PR Babysitter
Objective
Keep an open pull request moving toward merge readiness without requiring a human to repeatedly poll comments, CI, conflicts, and stale review threads.
Trigger
- Schedule: every 30-120 minutes during working hours.
- Event: new review comment, failed check, requested changes, merge conflict, or stale PR label.
- Manual bootstrap/debug command: "babysit PR #123 until it is merge-ready or blocked."
Intake
- GitHub PR metadata, review state, comments, requested changes, checks, branch status, and mergeability.
- Linked issues or acceptance criteria.
- Existing runbook,
AGENTS.md, and project contribution rules.
Agents
- Explorer: summarizes PR state, blockers, comments, and check failures.
- Implementer: applies only narrow fixes required by the latest evidence.
- Reviewer: inspects the diff and verifies that comments were addressed.
- Judge: decides whether to push, open a follow-up issue, or escalate.
Workspace And Permissions
- Use a dedicated branch or worktree for fixes.
- Allow reading PR metadata, comments, checks, and changed files.
- Allow narrow code/doc edits tied to explicit review feedback.
- Require human approval for force pushes, broad rewrites, dependency upgrades, migrations, secrets, or production changes.
Durable State
- Progress comment on the PR or a local
PROGRESS.md. - Last checked commit SHA, unresolved comments, attempted fixes, commands run, and known blockers.
Loop Steps
- Fetch the latest PR state.
- Classify blockers: comments, CI, conflicts, missing review, product decision, or no work.
- Delegate investigation, patching, review, and judgment to separate roles when the blocker is actionable.
- If the blocker is mechanical and scoped, patch it in the isolated workspace.
- Run the smallest relevant checks.
- Push the patch or prepare a clear summary.
- Update durable state with evidence and next action.
- Stop when merge-ready, blocked on a human, or budget is exhausted.
Verification Gates
- Required GitHub checks pass.
- Review comments are resolved or explicitly answered.
- Merge conflicts are gone.
- Diff is limited to the stated blocker.
- Summary names commands run and remaining risk.
Budget And Exit
- Max retries: 3 per distinct blocker.
- Max runtime: 30-60 minutes per loop run.
- Stop when the PR is merge-ready, waiting on human review, blocked on product judgment, or the same failure repeats twice.
Escalation
Escalate when the fix requires architectural judgment, large refactors, test infrastructure repair, credentials, unavailable services, or reviewer disagreement.
Loop Instruction
Babysit PR <number>. Inspect review comments, CI checks, conflicts, and merge readiness.

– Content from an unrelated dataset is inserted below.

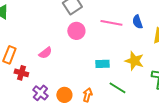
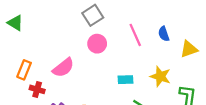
pink line: (111, 23) -> (135, 35), turned 55
pink semicircle: (45, 53) -> (63, 68), size x1.5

Only make narrow changes tied to explicit blockers.
Use an isolated workspace, run the smallest relevant verification commands, and keep a progress record.
Stop and escalate if the blocker requires human judgment, broad rewrites, secrets, or force-push decisions.

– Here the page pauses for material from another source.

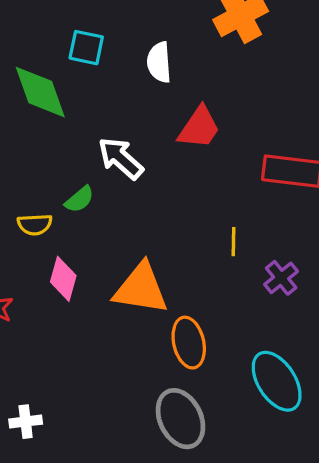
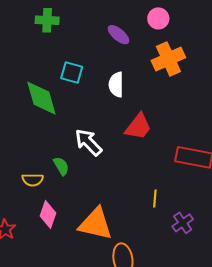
green semicircle: (79, 199) -> (61, 166), turned -84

Example automation: run every 2 hours during working hours, or trigger when a PR receives requested changes, a failed check, or a stale label.
Failure Modes
- The loop keeps patching symptoms instead of identifying the root failing check.
- The agent expands scope beyond review feedback.

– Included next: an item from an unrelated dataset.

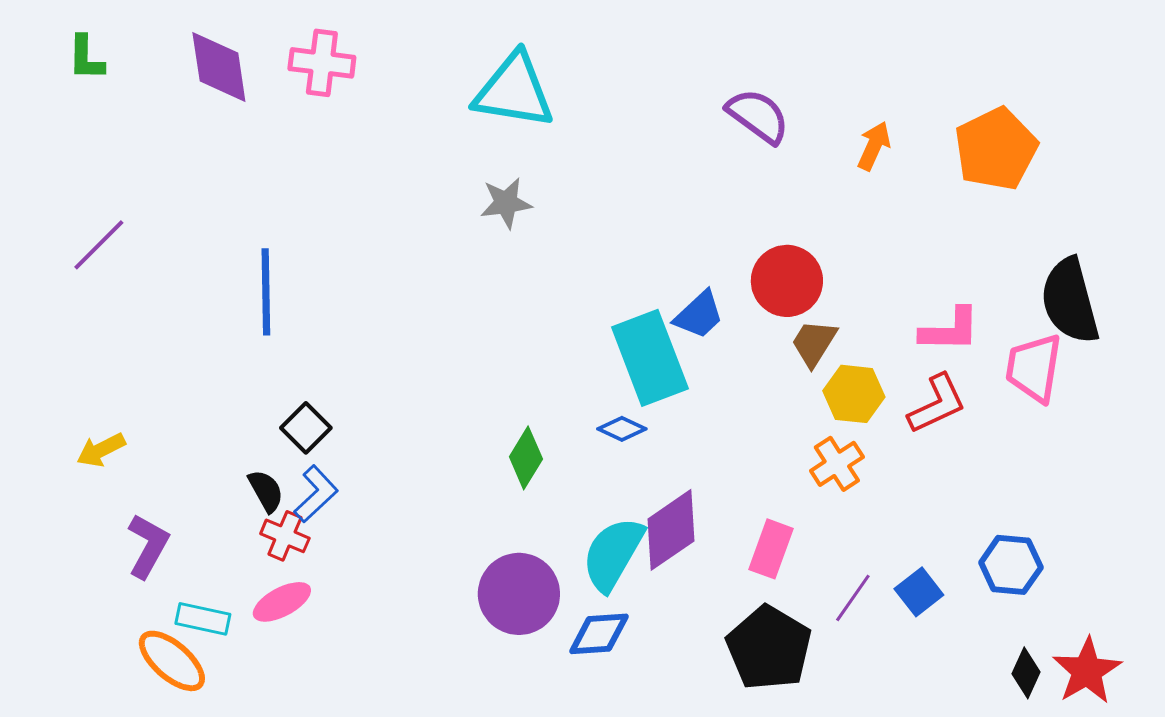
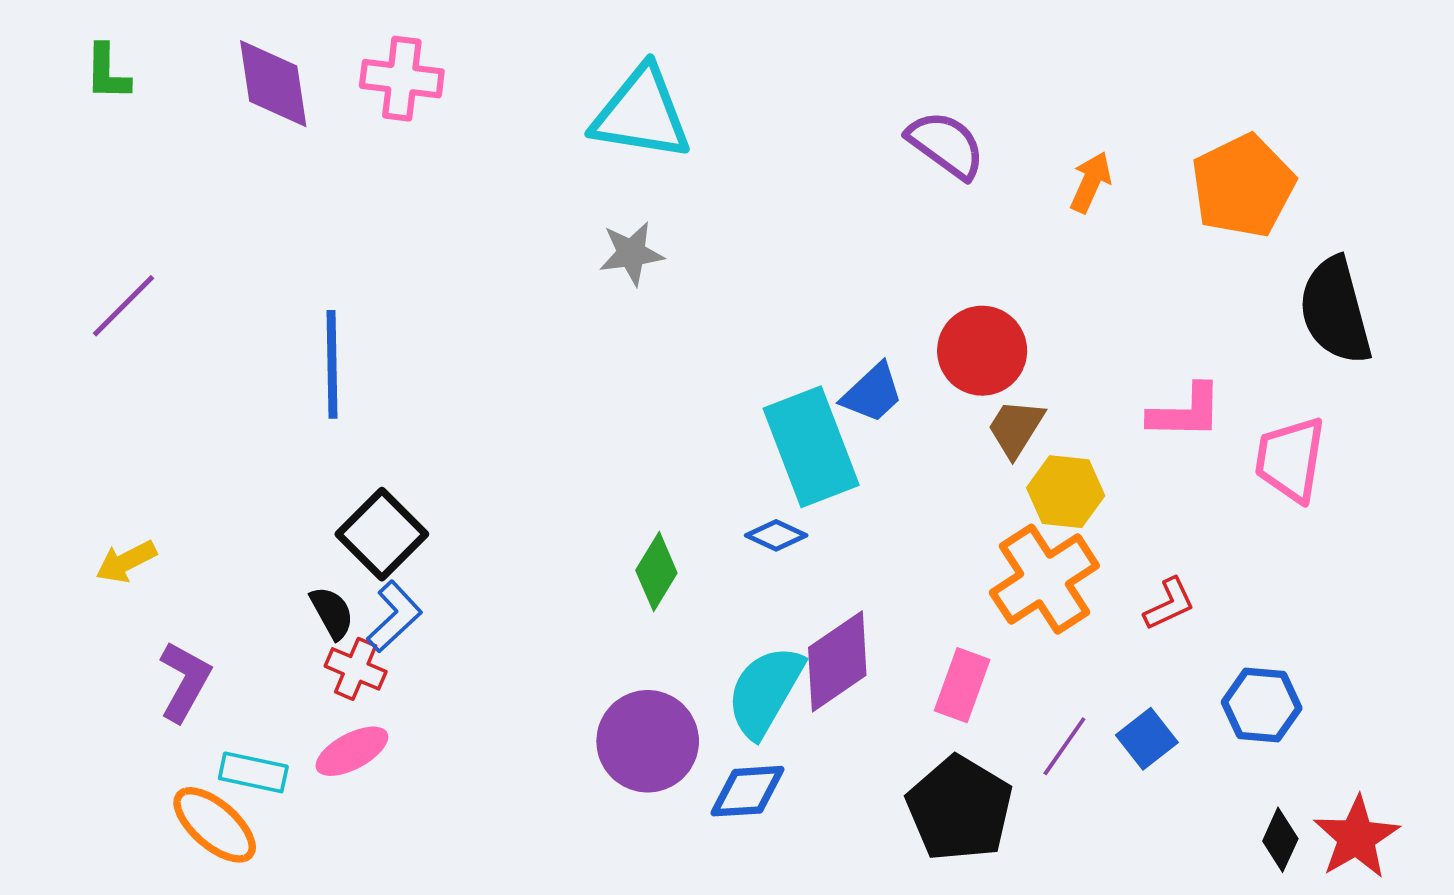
black semicircle: (1070, 301) -> (1335, 311), moved
red L-shape: (937, 404) -> (1169, 604), moved, size x0.7
black square: (306, 428) -> (382, 534), size x1.4
orange cross: (837, 464) -> (1044, 579), size x1.6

- CI is flaky and the loop burns retries without new evidence.
- The PR needs human product judgment, not more code.
References
- Codex Loops: What Boris Cherny Gets Right About Managing Agent Work - Describes PR babysitting, CI repair, deploy verification, and feedback clustering loops.
- Run long horizon tasks with Codex - Shows plan-edit-test-observe-repair-document-repeat work with status logs and validation gates.